We're in Paris for the first day of our couture coverage, although the action kicked off in earnest yesterday with shows by Giambattista Valli, Alexis Mabille and of course Christian Dior. A major event in any season, this time the Dior haute couture collection was catapulted to front page prominence - the first created without John Galliano at the helm for fifteen years.
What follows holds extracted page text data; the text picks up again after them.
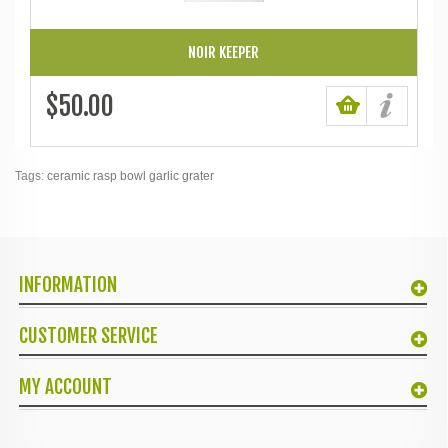
NOIR KEEPER
$50.00
Tags:
ceramic rasp bowl garlic grater
INFORMATION
CUSTOMER SERVICE
MY ACCOUNT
Front pages aside, yesterday's Dior collection does not appear to have been well-received, the consensus being that the show lacked focus. A fair comment, given that this is the first Dior show without a single designer determining the vision, and indeed one that crops up in fashion whenever design direction is determined by committee rather than a sole leader. Givenchy passed a season without a creative head and offered a show that was equally criticised, and the team now in place at Maison Martin Margiela have received decidedly mixed reviews from a fashion press at best apprehensive and at worst openly hostile. Whatever Bill Gaytten, titular head of la Maison Dior, might insist, his is an unenviable task. There was even something of the sacrificial lamb on Gaytten's sudden thrust into the limelight, where other designers of far greater stature (read: Azzedine Alaïa) fear to tread.
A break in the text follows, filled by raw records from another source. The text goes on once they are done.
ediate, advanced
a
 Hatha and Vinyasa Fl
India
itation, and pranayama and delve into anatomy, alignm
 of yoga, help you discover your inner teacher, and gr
That said, the idea of 'Modernising' Dior by looking back to the eighties and the fashion school cop-out inspiration of Memphis would strike one as half-baked regardless of designer; and I have no idea what anyone was thinking about by referencing Marc Bohan's lacklustre tenure for the house. Colin McDowell once referred to Bohan as belonging in the Couture Hall of Worthies rather than the Pantheon of the Greats, and that really says it all. This show wasn't great - but it was never going to be. We'll have to wait until next season for fireworks over the Avenue Montaigne, I suppose.
Its a crying shame that the continuing/continual brouhaha over Dior overshadowed the haute couture debut of Giambattista Valli. We say debut, but couture's always been in Valli's blood: he cut his teeth at the right hand of Emanuel Ungaro, who trained with Balenciaga. That's pretty impressive lineage, and although Valli is no Cristobal, his first official couture show was as polished and confident as they come. That was expected, but the ease Valli brought to his clothing felt new and refreshing, basing his collection around the cotton smocks traditionally worn by atelier workers rather than their moneyed customers, and gently knocking the stuffing out of the stiff hauteur of couture. That has marred Valli's own work for ready-to-wear from time to time. Perhaps he now feels he has nothing left to prove? Whatever the reasoning behind, the collection worked. The same could not be said of Alexis Mabille's show - after a menswear collection where he stripped his boys down to the bare essentials (sometimes embarrassingly less than that), for couture he indulged his urge to pile it on. Ironically, both approaches came across as high camp rather than high fashion. Maybe that's just Mabille? Fairytale was the theme, but it was difficult to imagine any woman fantasising about overwrought, stifling ballgowns adorned with pantomimic decoration. Unless she's a masochist, of course.
Couture continues today, with Armani Privé, Givenchy by Riccardo Tisci and Karl Lagerfeld for Chanel.